(Source records)

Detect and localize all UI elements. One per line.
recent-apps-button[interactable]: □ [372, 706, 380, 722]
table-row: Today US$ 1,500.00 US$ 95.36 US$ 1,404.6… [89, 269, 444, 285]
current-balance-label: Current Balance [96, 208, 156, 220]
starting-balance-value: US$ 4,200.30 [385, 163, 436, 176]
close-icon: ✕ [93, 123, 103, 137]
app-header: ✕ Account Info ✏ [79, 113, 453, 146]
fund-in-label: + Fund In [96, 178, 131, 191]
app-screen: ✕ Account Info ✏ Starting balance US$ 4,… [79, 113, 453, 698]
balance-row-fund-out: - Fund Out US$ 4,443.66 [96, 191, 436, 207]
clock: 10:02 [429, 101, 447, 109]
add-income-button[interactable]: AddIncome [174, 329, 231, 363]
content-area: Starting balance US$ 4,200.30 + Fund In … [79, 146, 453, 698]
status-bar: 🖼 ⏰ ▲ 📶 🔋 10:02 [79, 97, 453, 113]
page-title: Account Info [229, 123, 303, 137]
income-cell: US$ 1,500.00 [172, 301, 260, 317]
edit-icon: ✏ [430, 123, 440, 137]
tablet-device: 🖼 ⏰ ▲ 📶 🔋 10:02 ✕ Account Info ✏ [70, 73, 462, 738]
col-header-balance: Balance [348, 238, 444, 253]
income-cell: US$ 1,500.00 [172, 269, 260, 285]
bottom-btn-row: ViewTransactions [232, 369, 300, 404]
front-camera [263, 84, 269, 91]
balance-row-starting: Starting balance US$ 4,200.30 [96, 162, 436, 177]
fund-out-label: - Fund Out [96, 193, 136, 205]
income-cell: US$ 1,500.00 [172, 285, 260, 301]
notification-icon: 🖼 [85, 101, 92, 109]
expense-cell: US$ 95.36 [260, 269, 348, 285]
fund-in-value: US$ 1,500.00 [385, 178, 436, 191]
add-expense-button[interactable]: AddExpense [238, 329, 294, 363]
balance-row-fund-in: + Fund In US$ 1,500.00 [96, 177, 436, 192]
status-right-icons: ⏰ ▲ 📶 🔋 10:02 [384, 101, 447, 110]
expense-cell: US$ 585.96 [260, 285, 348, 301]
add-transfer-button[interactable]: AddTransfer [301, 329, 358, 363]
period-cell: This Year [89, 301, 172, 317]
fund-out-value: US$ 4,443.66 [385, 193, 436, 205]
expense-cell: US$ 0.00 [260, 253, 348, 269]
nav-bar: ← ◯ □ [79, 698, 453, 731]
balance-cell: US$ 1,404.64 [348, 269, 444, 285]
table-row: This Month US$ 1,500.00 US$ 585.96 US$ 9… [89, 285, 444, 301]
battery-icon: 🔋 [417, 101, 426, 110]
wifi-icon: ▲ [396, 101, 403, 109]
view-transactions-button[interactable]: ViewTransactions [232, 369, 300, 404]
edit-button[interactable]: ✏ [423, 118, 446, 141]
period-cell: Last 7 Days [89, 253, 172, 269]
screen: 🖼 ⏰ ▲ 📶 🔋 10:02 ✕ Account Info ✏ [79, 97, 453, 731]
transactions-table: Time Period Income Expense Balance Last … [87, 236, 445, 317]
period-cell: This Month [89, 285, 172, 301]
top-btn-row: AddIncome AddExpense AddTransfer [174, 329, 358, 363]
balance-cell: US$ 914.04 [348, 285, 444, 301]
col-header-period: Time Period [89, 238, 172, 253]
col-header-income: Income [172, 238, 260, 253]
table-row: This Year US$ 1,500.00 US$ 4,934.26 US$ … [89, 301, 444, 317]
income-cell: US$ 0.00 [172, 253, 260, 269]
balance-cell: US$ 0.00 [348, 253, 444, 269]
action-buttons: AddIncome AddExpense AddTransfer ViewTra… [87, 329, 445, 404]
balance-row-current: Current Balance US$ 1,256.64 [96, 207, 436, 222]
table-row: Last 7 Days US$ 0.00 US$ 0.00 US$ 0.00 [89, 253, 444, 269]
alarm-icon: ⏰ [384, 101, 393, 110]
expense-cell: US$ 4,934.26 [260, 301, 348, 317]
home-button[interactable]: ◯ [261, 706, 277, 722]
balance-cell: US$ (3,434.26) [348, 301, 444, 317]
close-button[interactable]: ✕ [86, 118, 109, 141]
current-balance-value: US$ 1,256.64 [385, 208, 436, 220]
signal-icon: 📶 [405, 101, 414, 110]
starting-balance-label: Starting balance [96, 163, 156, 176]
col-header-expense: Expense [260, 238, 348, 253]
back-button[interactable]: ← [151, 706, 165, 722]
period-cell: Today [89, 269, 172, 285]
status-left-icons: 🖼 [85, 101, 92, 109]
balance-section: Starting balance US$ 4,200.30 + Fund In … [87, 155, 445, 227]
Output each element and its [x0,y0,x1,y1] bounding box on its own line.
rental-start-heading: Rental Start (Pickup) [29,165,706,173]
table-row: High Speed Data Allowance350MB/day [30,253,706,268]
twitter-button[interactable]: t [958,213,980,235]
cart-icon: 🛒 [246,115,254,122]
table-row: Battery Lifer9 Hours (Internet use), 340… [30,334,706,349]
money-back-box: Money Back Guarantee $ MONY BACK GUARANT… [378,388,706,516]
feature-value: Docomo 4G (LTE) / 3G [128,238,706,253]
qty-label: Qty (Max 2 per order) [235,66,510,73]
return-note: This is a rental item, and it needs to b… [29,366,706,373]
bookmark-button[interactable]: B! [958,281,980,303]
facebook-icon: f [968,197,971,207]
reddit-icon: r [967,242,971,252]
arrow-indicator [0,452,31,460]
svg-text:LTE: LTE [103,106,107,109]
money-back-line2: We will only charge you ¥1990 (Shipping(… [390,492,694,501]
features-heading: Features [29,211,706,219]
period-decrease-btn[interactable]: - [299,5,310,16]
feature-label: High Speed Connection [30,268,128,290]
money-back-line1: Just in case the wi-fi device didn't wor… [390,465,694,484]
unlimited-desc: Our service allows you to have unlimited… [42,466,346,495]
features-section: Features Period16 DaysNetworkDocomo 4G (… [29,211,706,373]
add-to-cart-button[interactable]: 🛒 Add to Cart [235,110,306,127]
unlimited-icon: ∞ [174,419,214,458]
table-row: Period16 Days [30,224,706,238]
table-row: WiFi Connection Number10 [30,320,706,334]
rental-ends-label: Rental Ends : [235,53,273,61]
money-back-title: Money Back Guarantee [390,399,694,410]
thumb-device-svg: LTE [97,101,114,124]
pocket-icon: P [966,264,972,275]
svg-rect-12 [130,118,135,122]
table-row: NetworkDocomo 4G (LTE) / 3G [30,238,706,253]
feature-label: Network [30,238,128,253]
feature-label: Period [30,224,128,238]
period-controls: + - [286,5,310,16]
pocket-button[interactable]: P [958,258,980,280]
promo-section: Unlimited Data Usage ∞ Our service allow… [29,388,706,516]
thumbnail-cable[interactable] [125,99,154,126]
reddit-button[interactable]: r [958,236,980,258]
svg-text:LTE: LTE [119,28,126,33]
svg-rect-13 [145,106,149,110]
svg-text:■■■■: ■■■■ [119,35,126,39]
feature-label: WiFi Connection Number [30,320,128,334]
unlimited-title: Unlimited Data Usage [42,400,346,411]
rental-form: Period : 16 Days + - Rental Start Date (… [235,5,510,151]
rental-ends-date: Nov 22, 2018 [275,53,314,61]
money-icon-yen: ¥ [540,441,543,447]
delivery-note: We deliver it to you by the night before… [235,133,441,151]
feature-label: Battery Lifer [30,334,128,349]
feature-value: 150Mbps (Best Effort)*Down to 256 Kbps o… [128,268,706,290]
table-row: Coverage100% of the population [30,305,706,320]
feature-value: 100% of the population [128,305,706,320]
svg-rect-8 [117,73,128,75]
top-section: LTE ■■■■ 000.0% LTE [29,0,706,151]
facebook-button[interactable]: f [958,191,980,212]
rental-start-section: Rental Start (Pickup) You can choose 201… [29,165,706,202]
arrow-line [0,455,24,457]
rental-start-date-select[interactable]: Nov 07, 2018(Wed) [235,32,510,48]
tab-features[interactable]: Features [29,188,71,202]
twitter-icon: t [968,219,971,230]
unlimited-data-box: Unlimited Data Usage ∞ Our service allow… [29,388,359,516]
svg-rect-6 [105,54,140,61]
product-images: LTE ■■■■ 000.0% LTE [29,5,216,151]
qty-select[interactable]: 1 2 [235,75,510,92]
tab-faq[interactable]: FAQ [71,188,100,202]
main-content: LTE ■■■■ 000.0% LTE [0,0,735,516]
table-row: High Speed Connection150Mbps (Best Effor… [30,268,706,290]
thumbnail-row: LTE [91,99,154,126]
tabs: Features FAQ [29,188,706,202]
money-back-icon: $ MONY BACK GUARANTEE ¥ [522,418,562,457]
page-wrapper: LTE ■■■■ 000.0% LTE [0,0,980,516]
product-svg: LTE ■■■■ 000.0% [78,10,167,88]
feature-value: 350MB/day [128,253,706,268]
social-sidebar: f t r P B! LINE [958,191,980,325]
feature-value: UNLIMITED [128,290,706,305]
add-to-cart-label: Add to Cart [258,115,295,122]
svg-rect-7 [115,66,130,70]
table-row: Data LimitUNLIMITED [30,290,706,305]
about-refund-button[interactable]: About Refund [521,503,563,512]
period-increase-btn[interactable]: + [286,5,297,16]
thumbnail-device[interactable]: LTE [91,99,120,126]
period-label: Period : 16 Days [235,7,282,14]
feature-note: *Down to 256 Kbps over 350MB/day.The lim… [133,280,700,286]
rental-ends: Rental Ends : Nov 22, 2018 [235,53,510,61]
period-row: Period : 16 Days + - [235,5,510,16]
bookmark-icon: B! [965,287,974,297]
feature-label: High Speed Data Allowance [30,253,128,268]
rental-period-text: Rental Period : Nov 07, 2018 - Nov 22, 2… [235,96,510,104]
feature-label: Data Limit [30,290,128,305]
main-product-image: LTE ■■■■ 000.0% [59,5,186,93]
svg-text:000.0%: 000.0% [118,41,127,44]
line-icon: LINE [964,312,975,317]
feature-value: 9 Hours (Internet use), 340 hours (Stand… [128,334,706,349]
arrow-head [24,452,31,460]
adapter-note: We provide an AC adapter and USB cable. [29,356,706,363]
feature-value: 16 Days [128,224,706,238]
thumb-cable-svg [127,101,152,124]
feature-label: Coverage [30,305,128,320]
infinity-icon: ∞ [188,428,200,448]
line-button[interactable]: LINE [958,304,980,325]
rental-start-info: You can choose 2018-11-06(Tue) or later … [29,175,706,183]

WHAT TO WORK ON. Working through the entries above, copy every line in which "High" is found.

FINAL ANSWER.
table-row: High Speed Data Allowance350MB/day [30,253,706,268]
feature-label: High Speed Connection [30,268,128,290]
table-row: High Speed Connection150Mbps (Best Effor… [30,268,706,290]
feature-label: High Speed Data Allowance [30,253,128,268]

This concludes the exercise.